There are a number of reasons we are facing a crisis of trust in America, not the least of which is the deliberate and decades-long effort by corporations and wealthy oligarchs to fund politicians who seek power above trust and who will enact policies that favor money over democracy. These are people, as historian Nancy MacLean has shown, who are not trustworthy and who have hidden their true agenda behind a wall of lies. Attacks to destroy the trust and credibility of unions, public schools, climate science, and the very role of government have taken their toll.

“Getting people to trust you through consistent, hard-won credibility is difficult and time consuming,” Buttigieg writes. But, and this is critical, “a shortcut to gaining trust is to simply ask people to join you in distrusting someone else.” (emphasis added)

“And so today we find ourselves in a kind of multi-direction tug-of-war with fellow Americans, all while edging nearer to the cliff. Across fifty years, through a combination of failed policies, amoral technologies, and concerted, deliberate attacks, foreign and domestic, we have lost access to the basic levels of trust that democracy demands.”

This is where we find ourselves two days before the first inauguration in U.S. history that is not based on the peaceful transfer of power. Donald Trump, after years of spreading baseless lies and being supported by enablers in politics, the media, and technology, will leave office without conceding that he lost the election. This is all based on Trump’s biggest lie to date, claiming that the presidential election was rigged but that the down-ballot races somehow were not rigged. That lie is evil, certainly, but as many have written it is also unbelievably dumb. 

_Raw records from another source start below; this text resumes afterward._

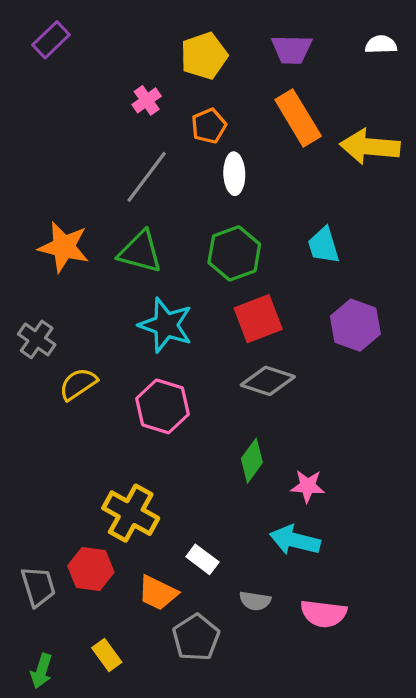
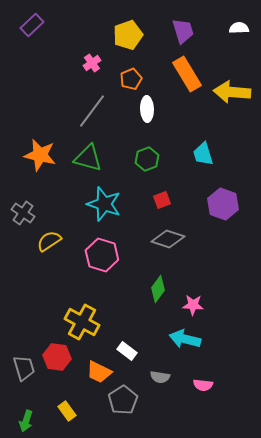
purple trapezoid: (292, 49) -> (183, 31), turned -108
green hexagon: (234, 253) -> (147, 159), size x0.7
red square: (258, 319) -> (162, 200), size x0.6
pink semicircle: (324, 614) -> (203, 385), size x0.7

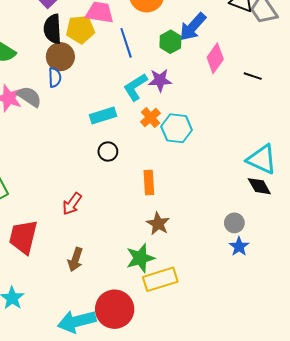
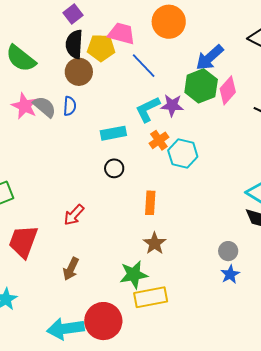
green hexagon: (170, 42) -> (201, 86), moved, size x1.5
blue line: (126, 43) -> (144, 66), turned -32
blue semicircle: (55, 77) -> (70, 106), moved

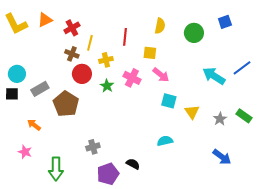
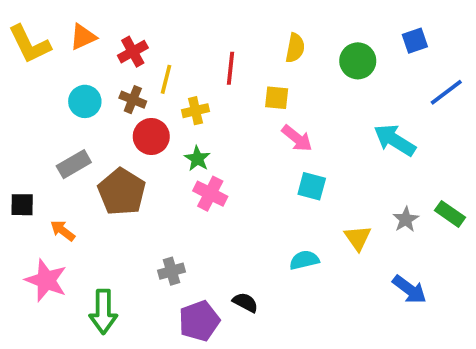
blue line: (242, 68) -> (446, 92), moved
cyan circle: (17, 74) -> (85, 101), moved
pink cross: (132, 78) -> (210, 194), moved
black square: (12, 94) -> (22, 205), moved
yellow triangle: (192, 112) -> (358, 238), moved
pink star: (25, 152) -> (46, 280), size x1.6

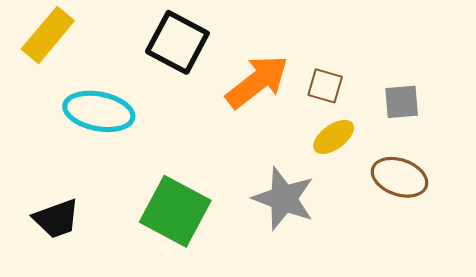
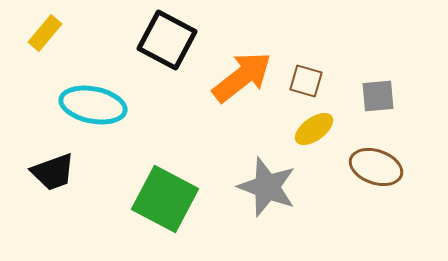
yellow rectangle: (48, 35) -> (45, 33), size x0.7
black trapezoid: (56, 219) -> (53, 172), moved

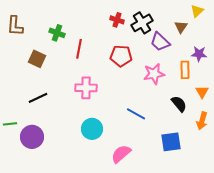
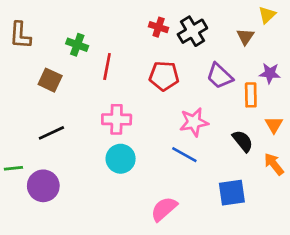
purple trapezoid: (160, 42) -> (220, 76), moved
pink star: (154, 74) -> (194, 122), moved
orange arrow: (202, 121) -> (274, 164), turned 126
cyan circle: (92, 129) -> (121, 159), moved

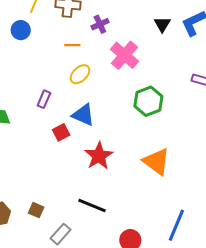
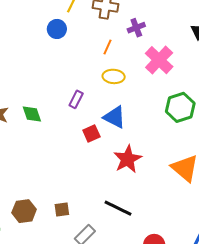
orange line: (72, 45) -> (108, 47), turned -70
yellow ellipse: (80, 74) -> (114, 76), turned 45
brown square: (36, 210) -> (62, 210), turned -35

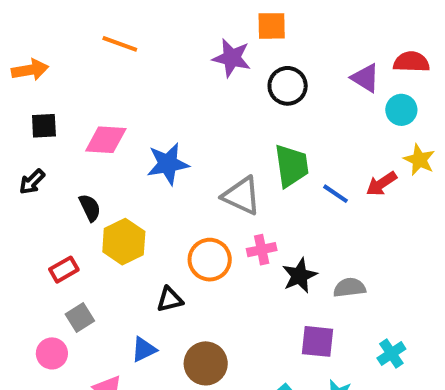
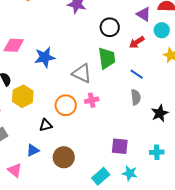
black circle: (288, 86) -> (110, 27), moved
red arrow: (381, 184) -> (137, 42), moved
blue line: (335, 194) -> (137, 74), moved
black star: (300, 276) -> (160, 113), moved
gray semicircle: (349, 288) -> (136, 97), moved, turned 91
cyan cross: (391, 353) -> (157, 152), turned 32

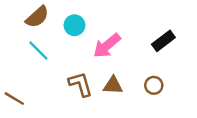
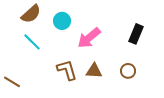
black rectangle: (163, 41) -> (136, 34), turned -30

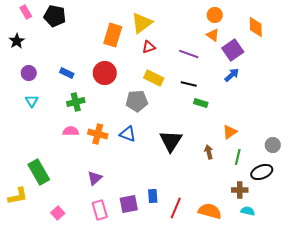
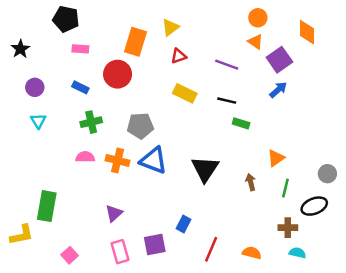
pink rectangle: (26, 12) -> (80, 49), moved, turned -56
yellow triangle: (142, 23) -> (170, 27), size x0.7
red circle: (105, 73) -> (118, 74), moved
gray pentagon: (137, 101) -> (140, 126), moved
blue triangle: (128, 134) -> (154, 160), size x1.4
green rectangle: (39, 172) -> (47, 206), turned 40
blue rectangle: (153, 196) -> (183, 224), moved, turned 32
orange semicircle: (210, 211) -> (252, 253), size x0.7

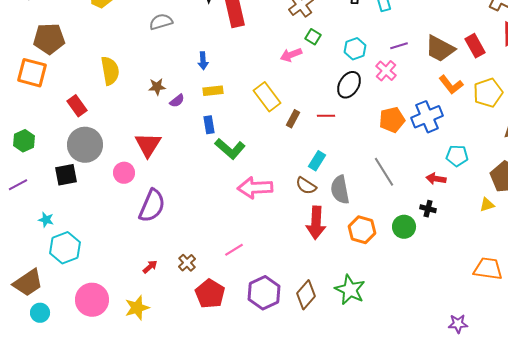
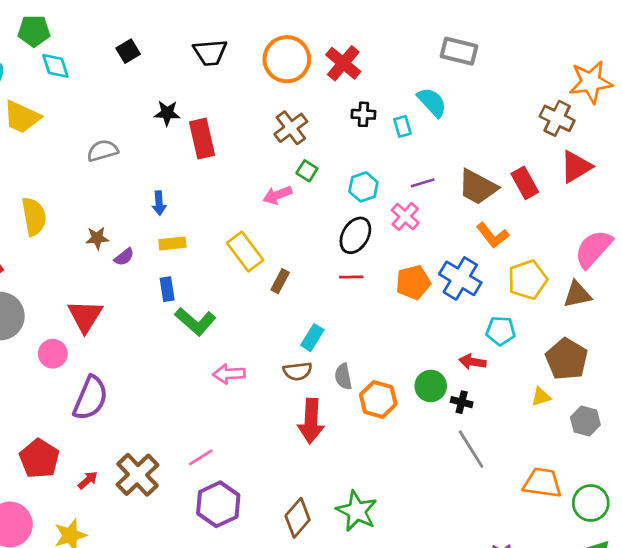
yellow pentagon: (488, 93) -> (528, 280), moved
red line: (326, 116) -> (351, 277), moved
blue cross: (427, 117) -> (460, 278), turned -36
gray line: (384, 172) -> (471, 449), moved
brown semicircle: (306, 186) -> (298, 371), turned -40
pink arrow: (255, 188) -> (229, 374), size x0.7
gray semicircle: (340, 190) -> (343, 377), size x0.7
green circle: (404, 227) -> (431, 386), moved
orange hexagon: (362, 230) -> (378, 399), moved
brown cross: (187, 263) -> (138, 475), size x1.8
purple hexagon: (264, 293) -> (218, 504), moved
red pentagon: (210, 294) -> (39, 459), moved

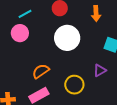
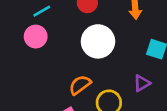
orange semicircle: (41, 71) -> (80, 85), moved

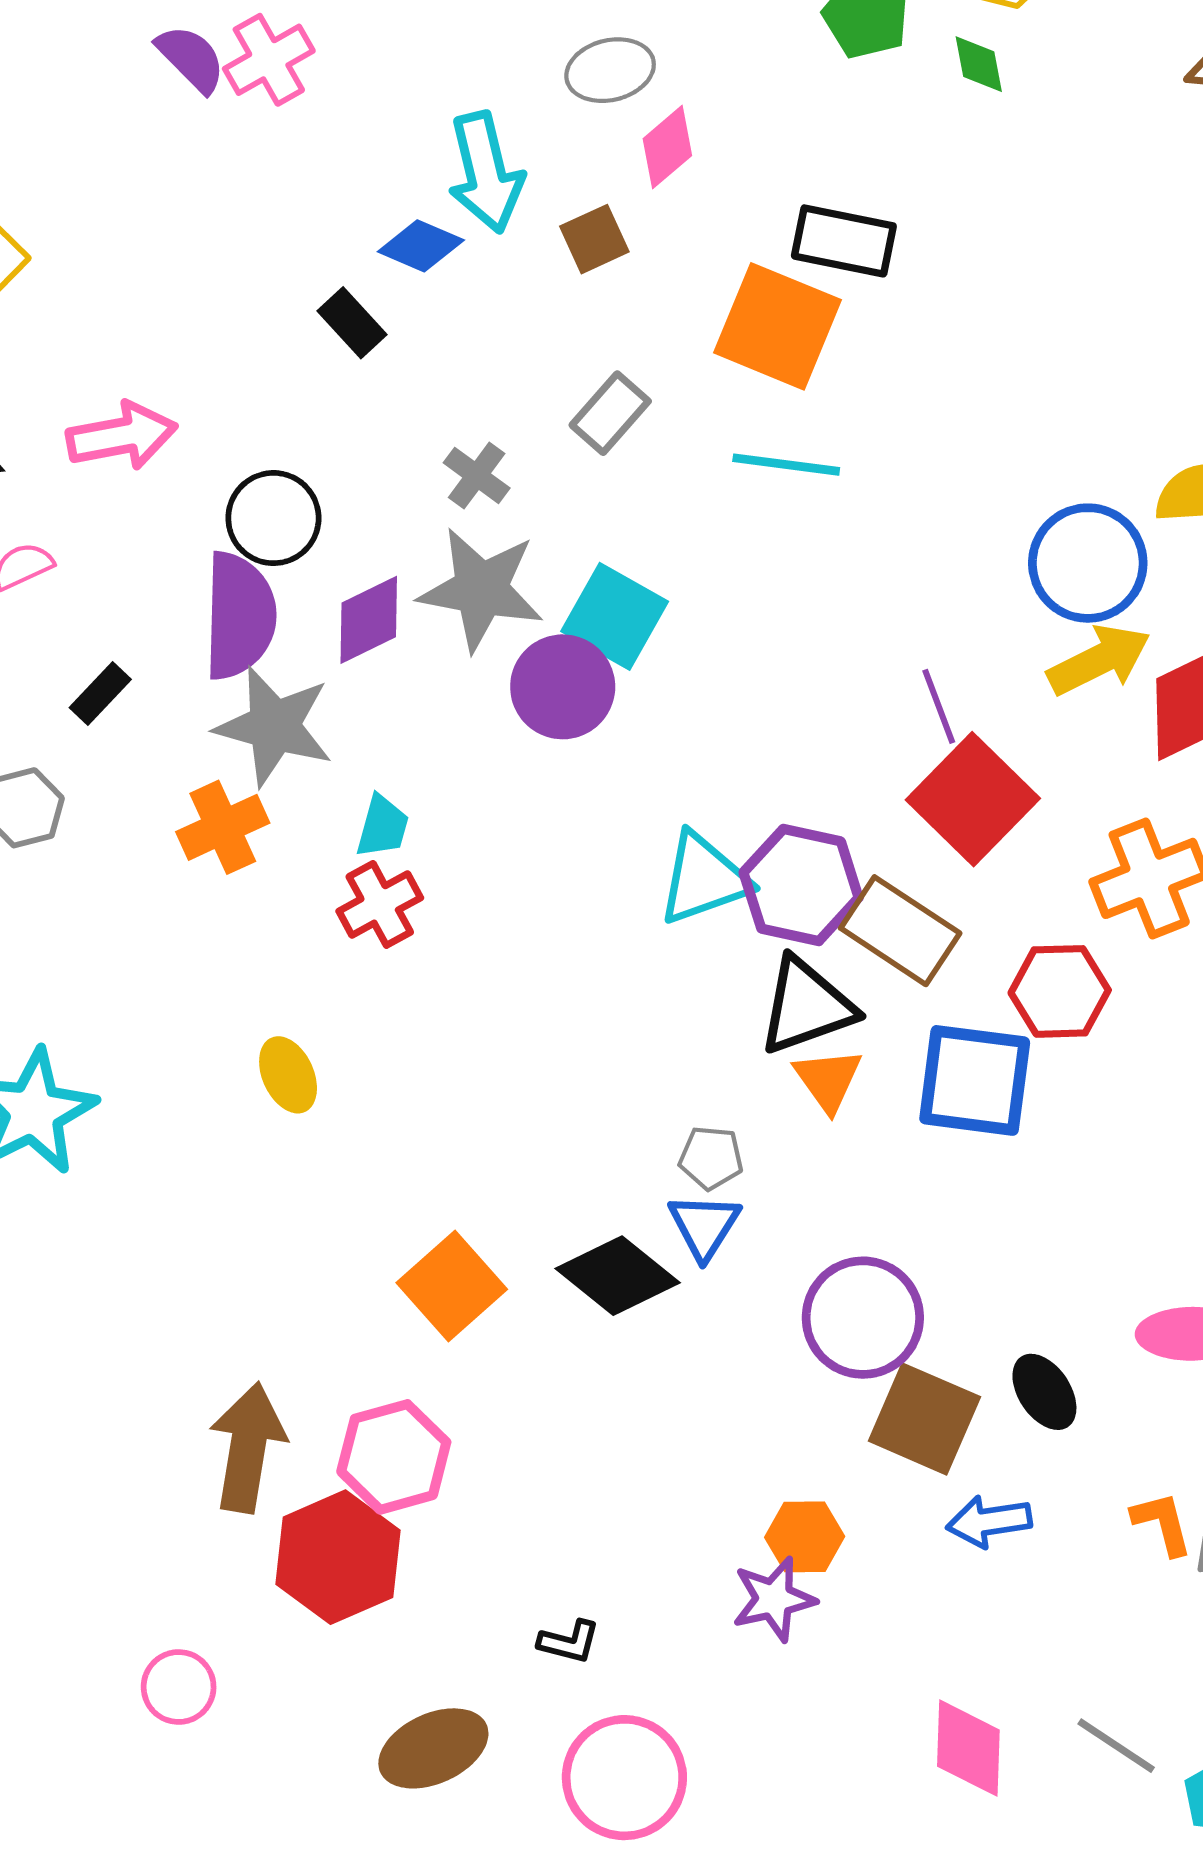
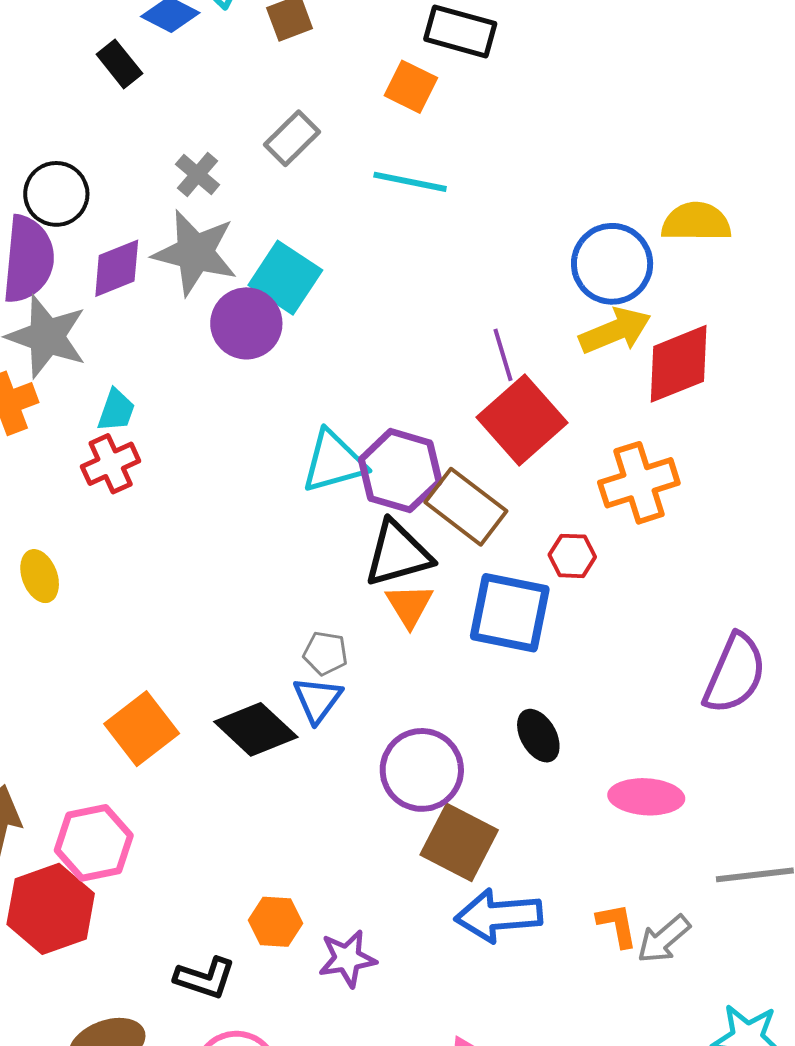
orange square: (777, 326) -> (411, 87), size x0.6
red hexagon: (1060, 991) -> (572, 556), size x0.7
black ellipse: (1044, 1392) -> (538, 736), moved
blue arrow: (989, 1521) -> (498, 916), size x1.5
orange hexagon: (805, 1537) -> (276, 922), moved
black L-shape: (569, 1642) -> (205, 978), size x1.4

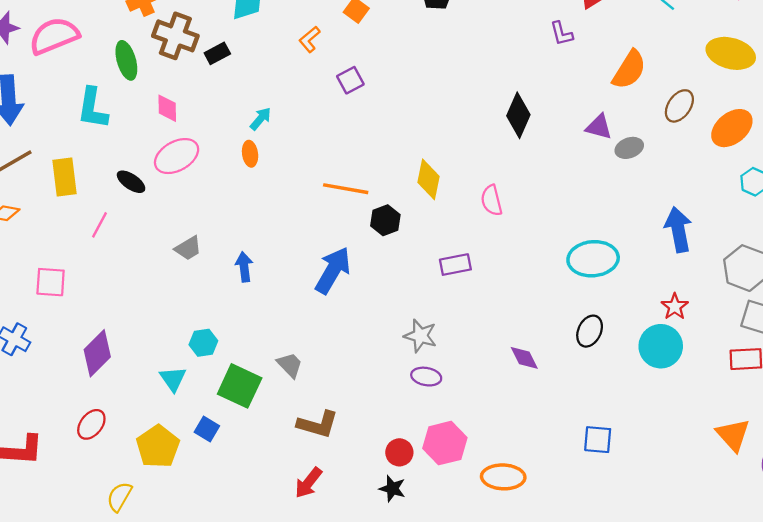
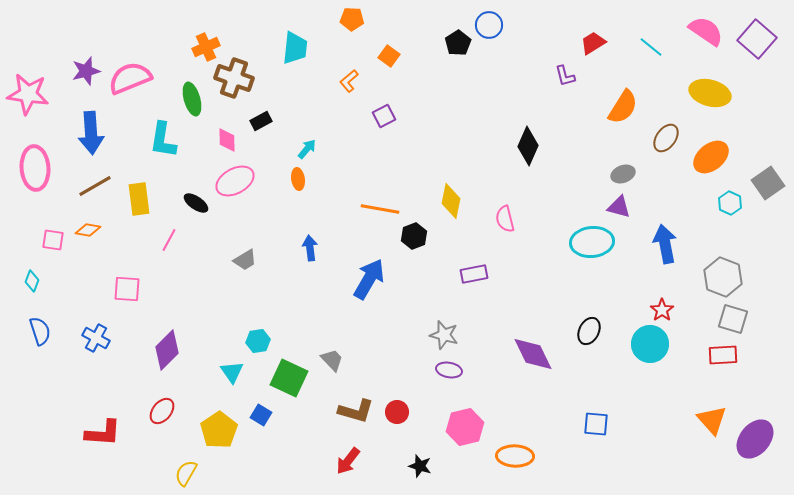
black rectangle: (217, 53) -> (261, 121), moved
purple triangle: (599, 127) -> (619, 207), moved
cyan ellipse: (593, 259) -> (592, 242), moved
blue arrow: (244, 267) -> (310, 248), moved
purple diamond: (524, 358) -> (533, 354), size x1.6
red circle: (399, 452) -> (397, 412), moved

He did lose. In a landslide, no less. His supporters, incited by his words and actions, attacked the citadel of democracy at the U.S. Capitol and tried to halt the certification of the vote. Even though the insurrection failed, many enablers of Donald Trump continue to lie about the election outcome and that attack.

Those lies started well before January 6th, of course. Lying, gaslighting, double standards, faux outrage, and projection are all tricks of the trade to build distrust in government and to ask one group of Americans to join in distrusting other Americans. Those political leaders, their financial supporters, and their enablers in technology and the media have been using those tools ever since they decided to try to hold onto power as an extreme-right minority rather than change their positions and expand their base to attract more voters as is generally done in healthy democratic systems.

Those who care about democracy, the rule of law, fairness, social justice, and truth must understand the situation we are in and respond accordingly. There are ways to build trust back into our system. We can begin by remembering what it feels like to really see people beyond their tribe or ideology. We do that when we “come into the presence of one another” in the words of Whitney Kimbell Coe of the Center for Rural Strategies.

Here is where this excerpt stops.